There is the ideal (smooth, patient and family-centric) transitional care and then there is reality.
Case in point is my elderly father with congestive heart failure—the diagnosis associated with the highest Medicare health care costs. My father has been in four different health care settings over the past six weeks. These include an inpatient acute care hospital, a skilled nursing care/rehab facility, home nursing care, and as of today, home hospice. I have worked as a nurse in three out of four of the specific health care systems he has moved through. I know something about how they work—the key people to contact—the questions to ask—the code words to use to get things done. In spite of all that—plus flying cross-country to do much of this care coordination in person—it has been more than just difficult. As my father says, “There’s been a mix-up everywhere I go—it’s as if none of them communicate with each other.” Indeed, it shouldn’t be this hard. I keep wondering: how do people with fewer resources do this?

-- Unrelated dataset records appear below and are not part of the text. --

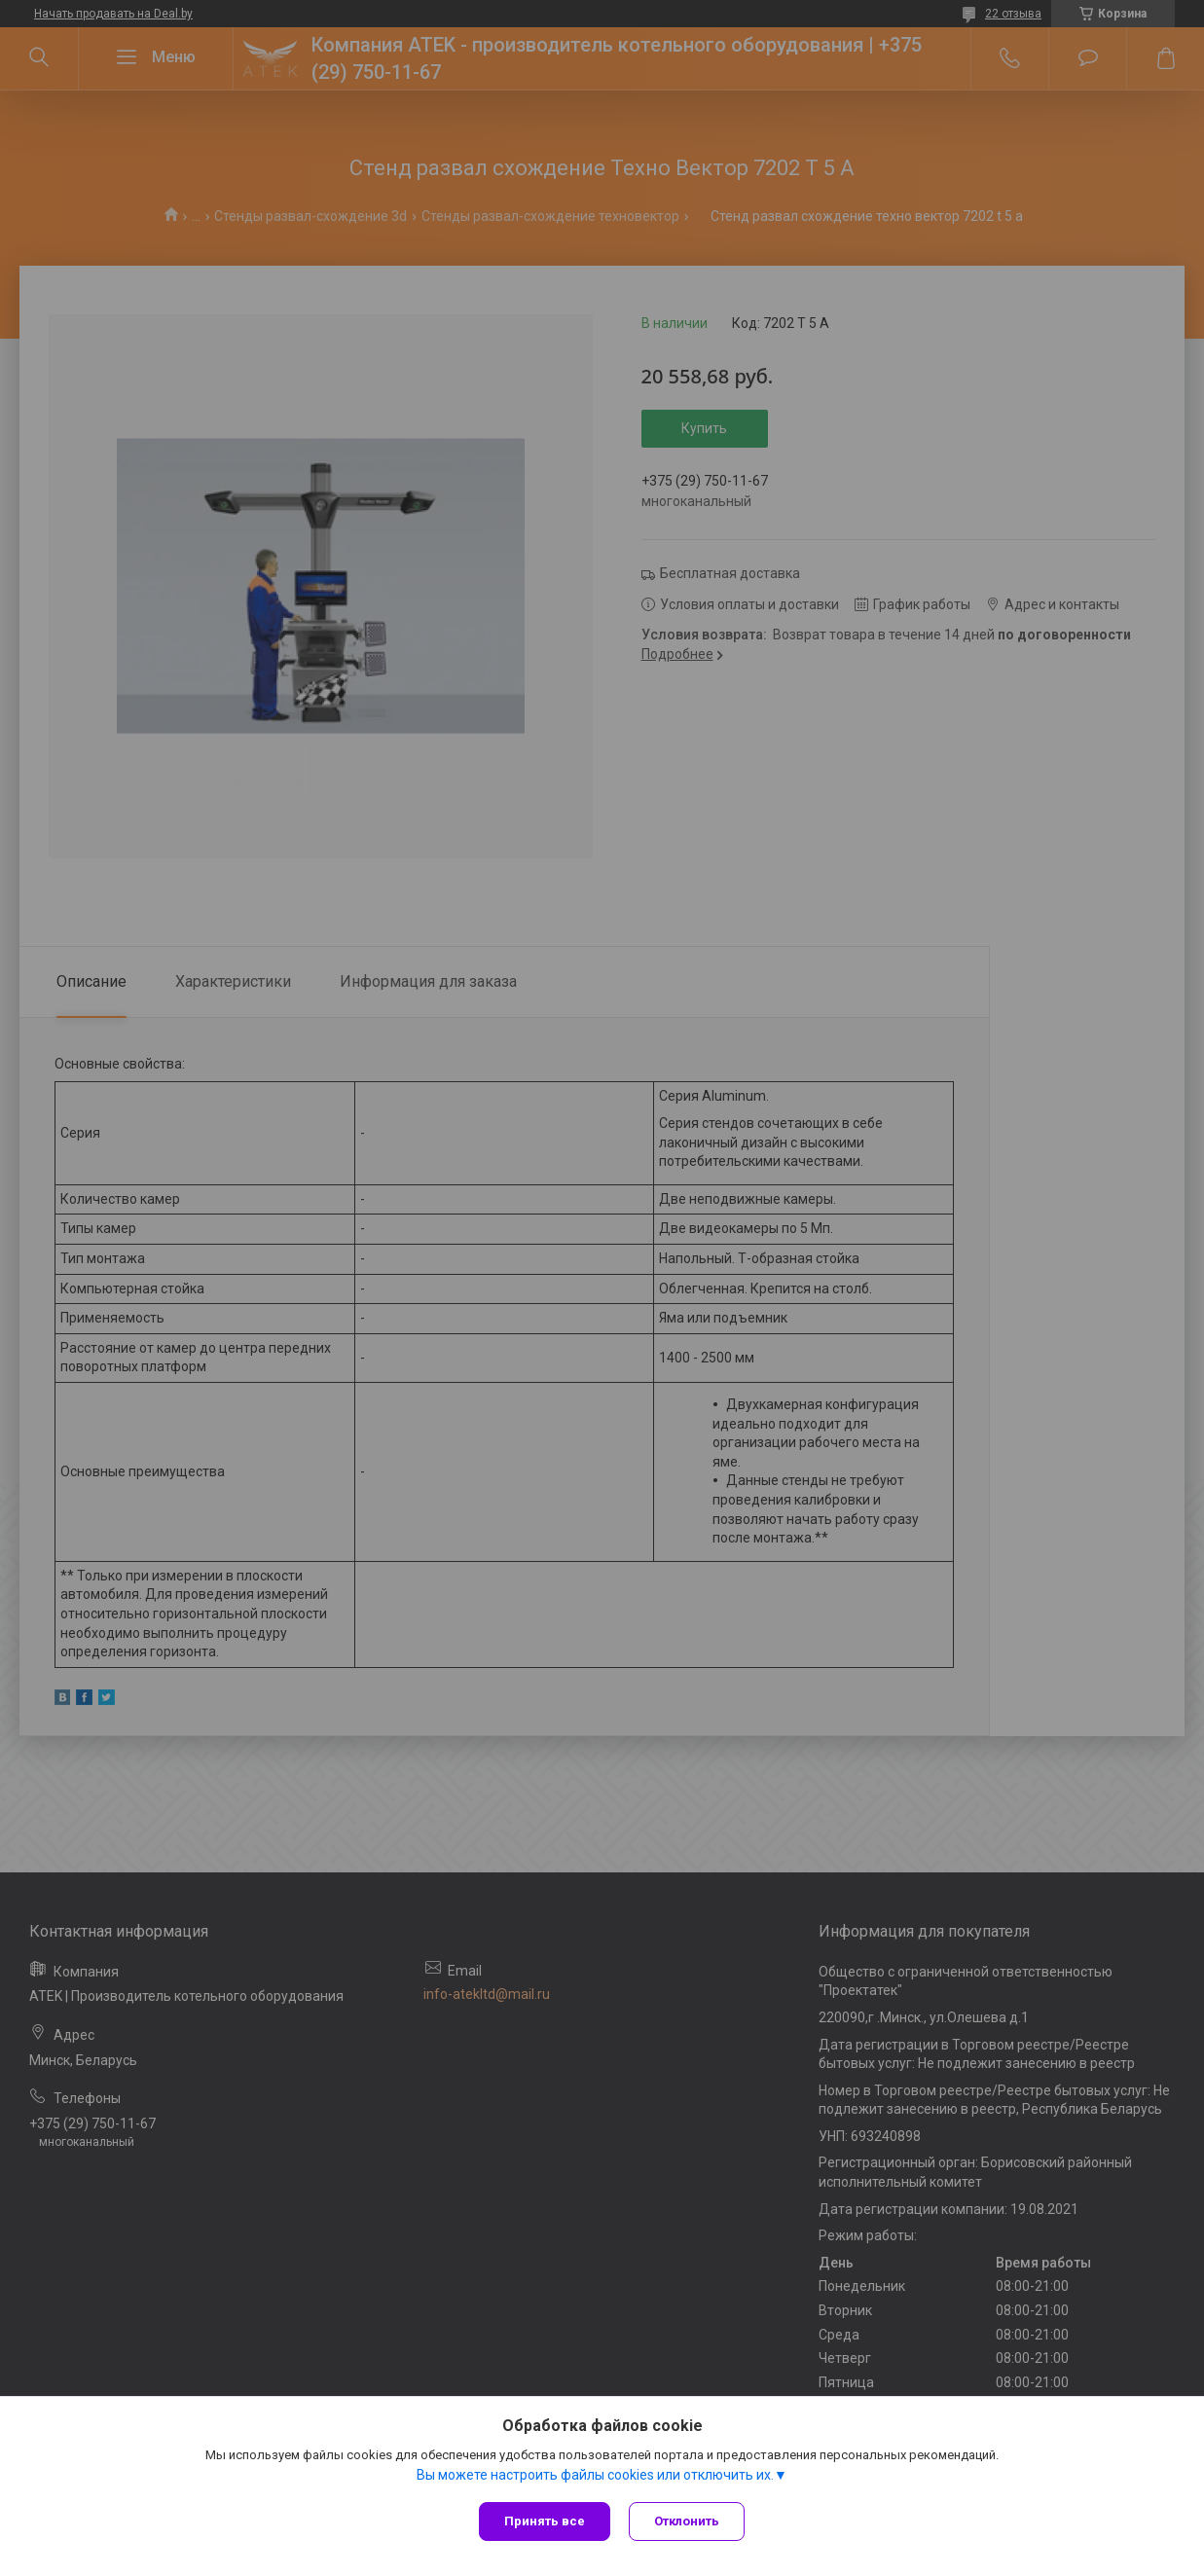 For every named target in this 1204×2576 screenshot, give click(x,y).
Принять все (544, 2521)
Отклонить (687, 2521)
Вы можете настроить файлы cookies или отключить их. (595, 2475) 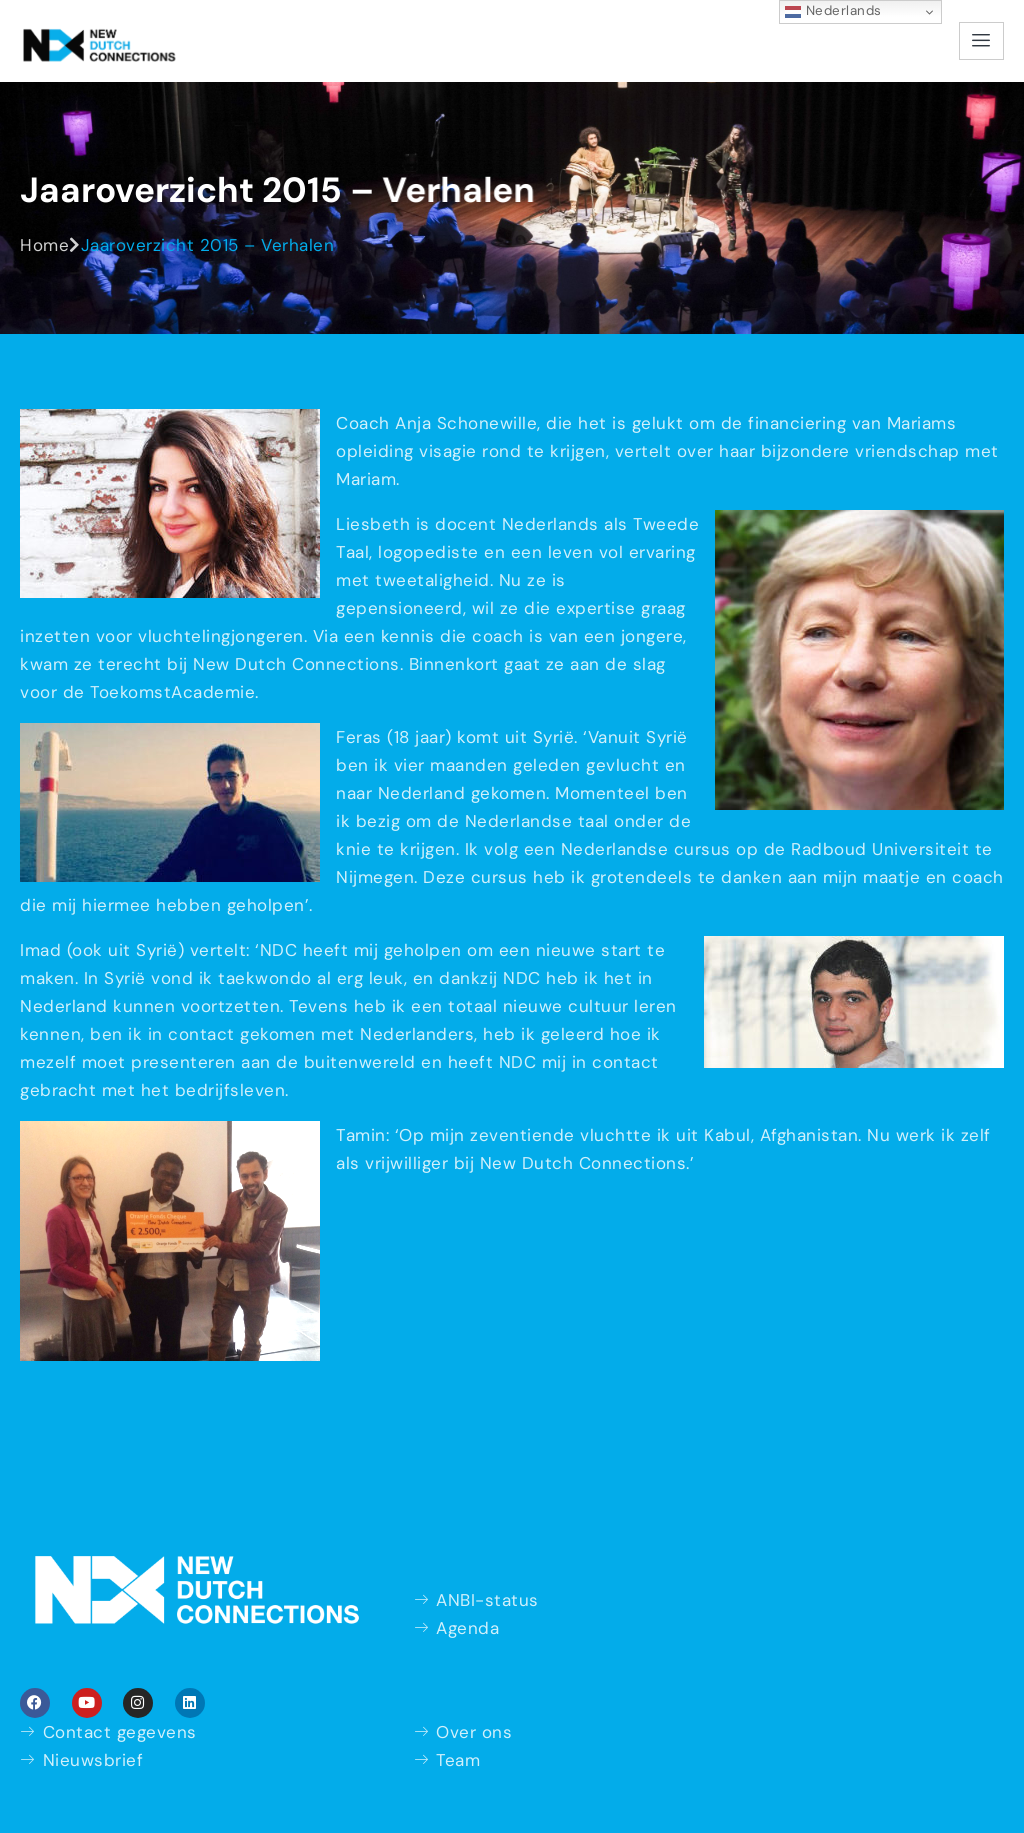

The metaphor for ‘good enough’ healthcare transitions that has occurred to me are those orange safety cones lined up re-directing traffic. Knowing the more ideal freshly paved road of smooth health care transitions is a ways off in the future, all I’ve yearned for are orange safety cones. I did finally see one bright orange safety cone today. It came in the form of a wonderfully compassionate male hospice nurse who spent over an hour patiently and respectfully talking to my father about quality of life–about what matters most to him and how hospice can help support him to pursue those things. Finally! Sanity and clear, direct communication from someone in the health care system. I thanked this nurse and asked him how long he’d been in nursing–14 years–and what he did before nursing–he owned/operated a bar. There are many paths to becoming a really great nurse.